Hard to believe, but I’ve been programming since 1984. (Yikes!) In the spirit of Andrés’ post, I’ll list a few of my observations.

  1. Don’t get wed to a single technology.
    I started out on the old IBM PC with DOS 1.1. I’d guess that a great many programmers have never even seen that set up. Without continuing to learn new technologies and techniques you can’t move on when your pet platform goes balls up (and that will happen).
  2. The basics will take you far.
    While some techniques come and go, the basics stay relevant. The concept of a for loop is the same in a great many languages. It’s just the specific implementation that differs. Once you understand a concept, you can move from language to language fairly quickly. Recent example - when I started at my current job, I was able, on my first day, to rewrite several AML scripts to automate a process that was then being done by hand. I didn’t even know that AML existed until that day.
  3. Holy Wars are pointless.
    When I write an application, I worry about things like readability, UI design, and performance. I don’t spend my time worrying about whether RMS will approve of my license choice, or if I am lining Bill Gates’ pockets with solid gold dryer lint. From a management perspective, it’s not that critical either. Linux, BSD, Windows, OS X, are all just tools to get a job done, and all provide an excellent environment to work in.
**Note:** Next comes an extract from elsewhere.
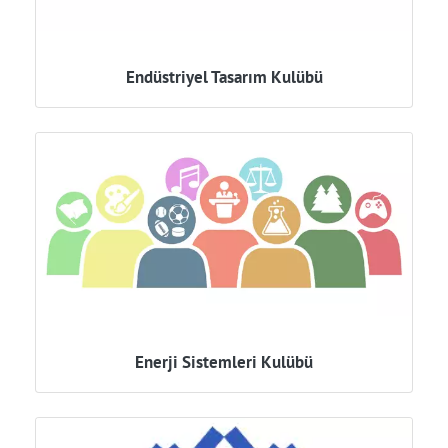
Endüstriyel Tasarım Kulübü
Enerji Sistemleri Kulübü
I certainly have my preferences, but they are from a pragmatic viewpoint, not a religious one. If you let your tech religion alone dictate your professional life, you will be sorry in the end - just ask all the System/34 “RPGII is all I need to know” die-hards from the mid 80s.
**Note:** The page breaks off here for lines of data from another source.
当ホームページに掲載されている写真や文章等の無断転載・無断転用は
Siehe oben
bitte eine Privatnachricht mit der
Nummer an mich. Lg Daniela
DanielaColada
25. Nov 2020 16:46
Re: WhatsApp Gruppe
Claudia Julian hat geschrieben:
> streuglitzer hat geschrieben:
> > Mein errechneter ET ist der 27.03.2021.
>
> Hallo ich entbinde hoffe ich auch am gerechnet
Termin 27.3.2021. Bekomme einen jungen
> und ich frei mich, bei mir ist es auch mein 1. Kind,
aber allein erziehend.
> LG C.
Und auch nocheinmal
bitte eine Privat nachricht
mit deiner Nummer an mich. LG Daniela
  4. Beware eccentric geniuses.
    Long ago, I worked with a guy we’ll call “A”. “A” was a genius. Everyone knew it. Now “A” wasn’t a bad guy - he didn’t lord over us mortals with his geniusity (I just made that word up btw). He also didn’t bathe, or wash his clothes with any regularity. I remember we once worked out how to generate a tiling scheme for cell phone tower coverage areas using some wild topology (topology as in the Mathematical sense, not the general GIS sense). But as a programmer, he was crap (sorry “A”). His code was obtuse, poorly structured, and generally sloppy - much like his life and personal habits. I’ve worked with others like “A”, and it’s nearly always the same. Their ability to solve abstract problems is unmatched, but making those ideas work (i.e. implementation) is best left to someone a little less eccentric.
  5. Not everyone can be a programmer.
    (Disclaimer - My definition of programming includes things like system architecture design and analysis as well as straight coding) Programming is basically a branch of Applied Mathematics. Programmers use a lot of Mathematical concepts (set theory, graph theory, etc) to do their work, even if they may not realize it. That means that a good programmer has to understand these concepts (not necessarily at the same level as a Mathematician, but still…), and many people that try to program simply don’t get it. Whether you get this understanding from formal education (like I did) or on your own, you have to have it. I have seen too much code written by people that didn’t get it to ever think differently

I’d be interested in hearing from other developers on things they’ve learned in their careers.